Jordan Harris (left) and Shon Harmon of H2 Hospitality

It started with some simple questions about a warehouse party. Then it turned into a unicorn: a story at the intersection of culture and real estate that is inspiring rather than infuriating. 

I went looking for amapiano, a relative of Afro House, which is itself a South African evolution of the Chicago-originated dance music style. It’s a deep and beautiful spin on the sound, bass-forward and sublimely cosmopolitan. I reached out to Shon Harmon, one of the promoters of a recurring amapiano party in North Nashville, whose next installment is set for Saturday.

“Cool, our building is a hell of a story too,” Harmon says. Building? In my experience, warehouse party promoters are a little more hush about those situations. 

“Yeah, man,” he continues, “Nashville Mural Tours has added us to their tours. We have the L&P Silkscreen building on Buchanan Street. That’s where the parties are as we wait for reno to start. We also let the Norf Art Collective tag the building, so the whole outside is a mural.” 

Oh, that building. A few days later, I’m on a conference call with Harmon and Jordan Harris, his business partner in a newly formed company called H2 Hospitality that will set up shop in the building at 1410 Buchanan St., opposite Elephant Gallery. Harris, a Nashville native who recently returned from a long stint abroad, is the son of the late Yusef Harris, who died in January 2022. The elder Harris launched Alkebu-Lan Images, a North Nashville bookstore that has been a community cornerstone for more than three decades.

“I was living in London for about 12 years and originally came home thinking I needed to help my dad figure out how to retire,” says Harris. “But then I came home and I realized the business had been doing pretty well the last few years. So I started looking — I just flipped over from ‘for rent’ to ‘for sale,’ and I saw this space, and on Buchanan Street.

“Our business was already a community business,” he continues, “and so we were already kind of sensitive to how North Nashville is changing and evolving. We bought the building and it was like, ‘All right, we’re gonna buy this and we’re gonna figure it out.’ ”

While North Nashville has a legacy as one of America’s great cultural centers, it has suffered from generations of maleficence and indifference, from institutions running the gamut from local banks to the federal government. That has resulted in the neighborhood and its residents getting the short end of the stick when it comes to investment, in such a way that the North Side is at risk of losing its identity without careful caretaking of development moving forward.

In 2013, Harmon founded SmoQe Signals BBQ. Sadly, he had to close his East Nashville brick-and-mortar in August 2020 amid the pandemic-induced Great Restaurant Die-Off; he still does pop-up events and catering, but returned to a day job in the corporate world. He stopped in at Alkebu-Lan Images prior to Yusef Harris’ passing, and was surprised to not find him there.

“I didn’t even know Mr. Yusef had a son,” says Harmon. “Jordan was like, ‘Hey, aren’t you the guy that does the barbecue?’ A couple of days later he had me meet him over at the building. … The project has continued to grow, and the ceiling for the project has continued to grow. And instead of renting, we’ve created a hospitality company now, and we’re partners.”
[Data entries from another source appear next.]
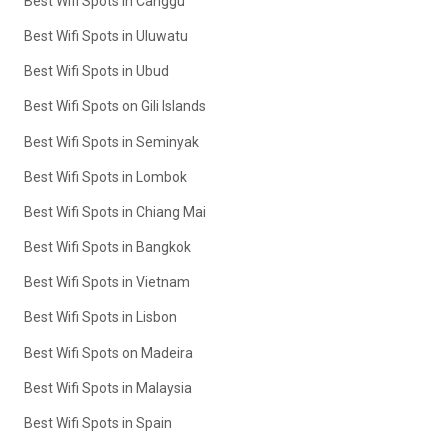
Best Wifi Spots in Canggu
Best Wifi Spots in Uluwatu
Best Wifi Spots in Ubud
Best Wifi Spots on Gili Islands
Best Wifi Spots in Seminyak
Best Wifi Spots in Lombok
Best Wifi Spots in Chiang Mai
Best Wifi Spots in Bangkok
Best Wifi Spots in Vietnam
Best Wifi Spots in Lisbon
Best Wifi Spots on Madeira
Best Wifi Spots in Malaysia
Best Wifi Spots in Spain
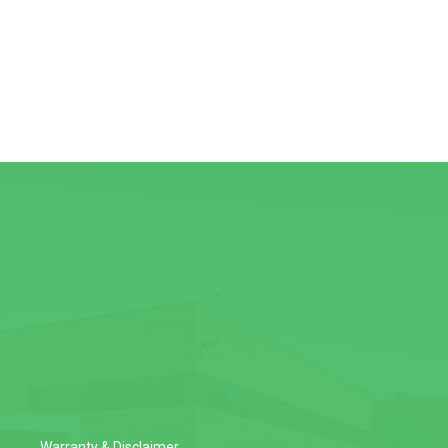
Warranty & Disclaimer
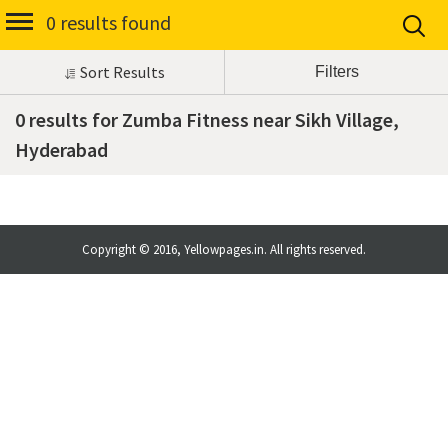
0 results found
Sort Results
0 results for Zumba Fitness near Sikh Village,
Hyderabad
Copyright © 2016, Yellowpages.in. All rights reserved.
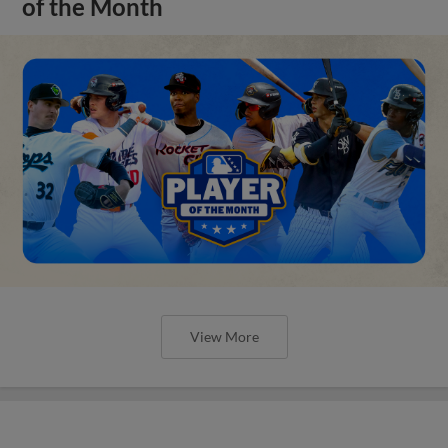
of the Month
View More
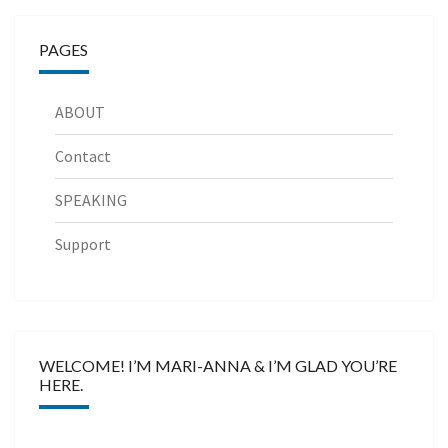
PAGES
ABOUT
Contact
SPEAKING
Support
WELCOME! I’M MARI-ANNA & I’M GLAD YOU’RE
HERE.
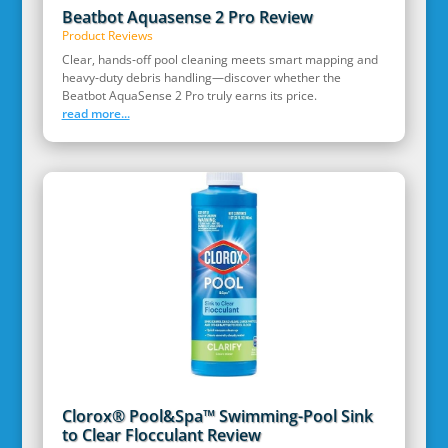
Beatbot Aquasense 2 Pro Review
Product Reviews
Clear, hands‑off pool cleaning meets smart mapping and
heavy‑duty debris handling—discover whether the
Beatbot AquaSense 2 Pro truly earns its price.
read more...
Clorox® Pool&Spa™ Swimming-Pool Sink
to Clear Flocculant Review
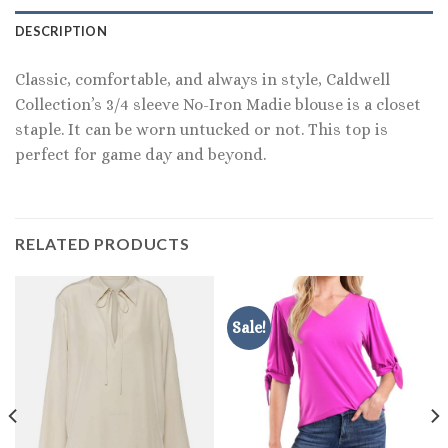
DESCRIPTION
Classic, comfortable, and always in style, Caldwell
Collection’s 3/4 sleeve No-Iron Madie blouse is a closet
staple. It can be worn untucked or not. This top is
perfect for game day and beyond.
RELATED PRODUCTS
Sale!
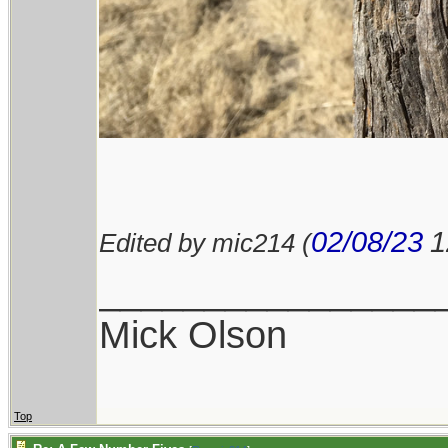
02/08/23
1
Edited by mic214 (
________________
Mick Olson
Top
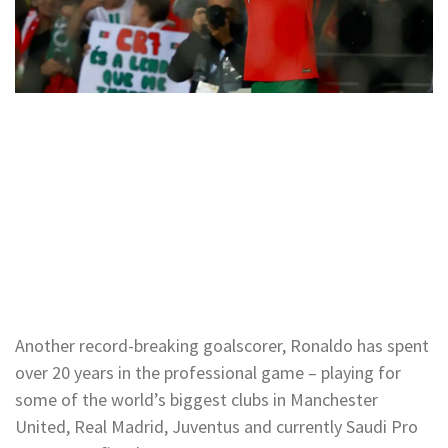
Another record-breaking goalscorer, Ronaldo has spent
over 20 years in the professional game – playing for
some of the world’s biggest clubs in Manchester
United, Real Madrid, Juventus and currently Saudi Pro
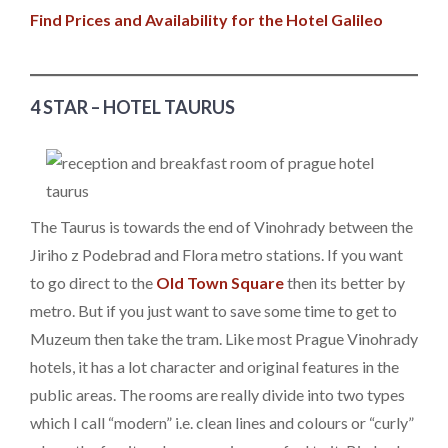
Find Prices and Availability for the Hotel Galileo
4 STAR – HOTEL TAURUS
The Taurus is towards the end of Vinohrady between the
Jiriho z Podebrad and Flora metro stations. If you want
to go direct to the
Old Town Square
then its better by
metro. But if you just want to save some time to get to
Muzeum then take the tram. Like most Prague Vinohrady
hotels, it has a lot character and original features in the
public areas. The rooms are really divide into two types
which I call “modern” i.e. clean lines and colours or “curly”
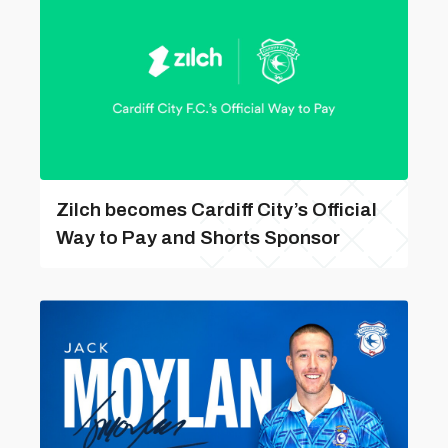
Zilch becomes Cardiff City’s Official
Way to Pay and Shorts Sponsor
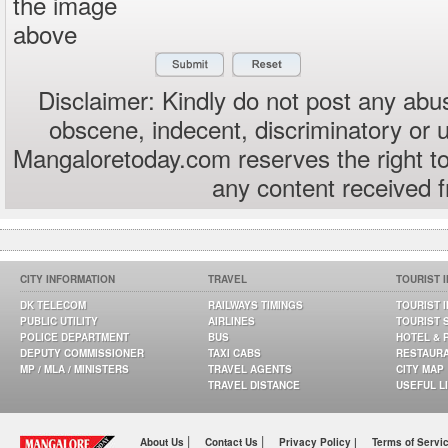
the image
above
Disclaimer: Kindly do not post any abus
obscene, indecent, discriminatory or 
Mangaloretoday.com reserves the right to
any content received 
CITY INFORMATION
TRAVEL
TOURIST 
DK TELECOM
RAILWAYS TIMINGS
TOURIST 
PUBLIC UTILITY
AIRLINES
TOURIST 
POLICE DEPARTMENT
BUS
HOTEL & 
DEPUTY COMMISSIONER
TAXI CABS
RESTAUR
MP / MLA / MINISTERS
TRAVEL AGENTS
CITY MAP
TRAVEL DISTANCE
USEFUL L
|
|
About Us
Contact Us
Privacy Policy |
Terms of Servi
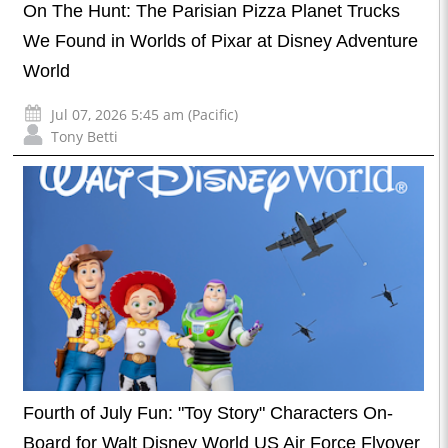
On The Hunt: The Parisian Pizza Planet Trucks
We Found in Worlds of Pixar at Disney Adventure
World
Jul 07, 2026 5:45 am (Pacific)
Tony Betti
Fourth of July Fun: "Toy Story" Characters On-
Board for Walt Disney World US Air Force Flyover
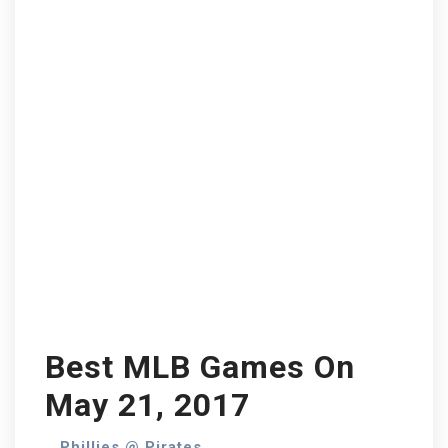
Best MLB Games On
May 21, 2017
Phillies @ Pirates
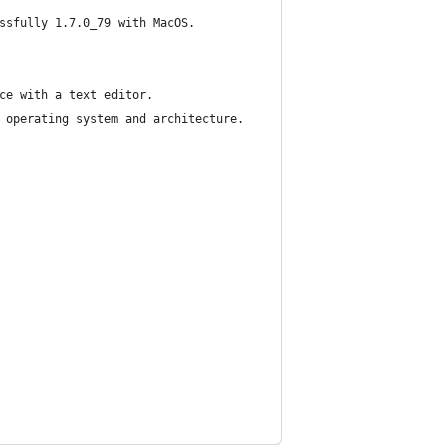
ssfully 1.7.0_79 with MacOS.
ce with a text editor.
 operating system and architecture.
For now, Harris and Harmon’s company is using its blank canvas to bring expansive sounds to the neighborhood. The plan for the buildout includes a return of SmoQe Signals as a brick-and-mortar as well as office and storage space for Alkebu-Lan Images. But once those basic needs are met, the sky’s the limit for options with this space.

“I think the big challenge is just really trying to scale our vision to the opportunity,” Harris says. “Where business is in Nashville, you really have to think big. Instead of trying to do things small and go from small to large, the best path is to really take a swing up front.”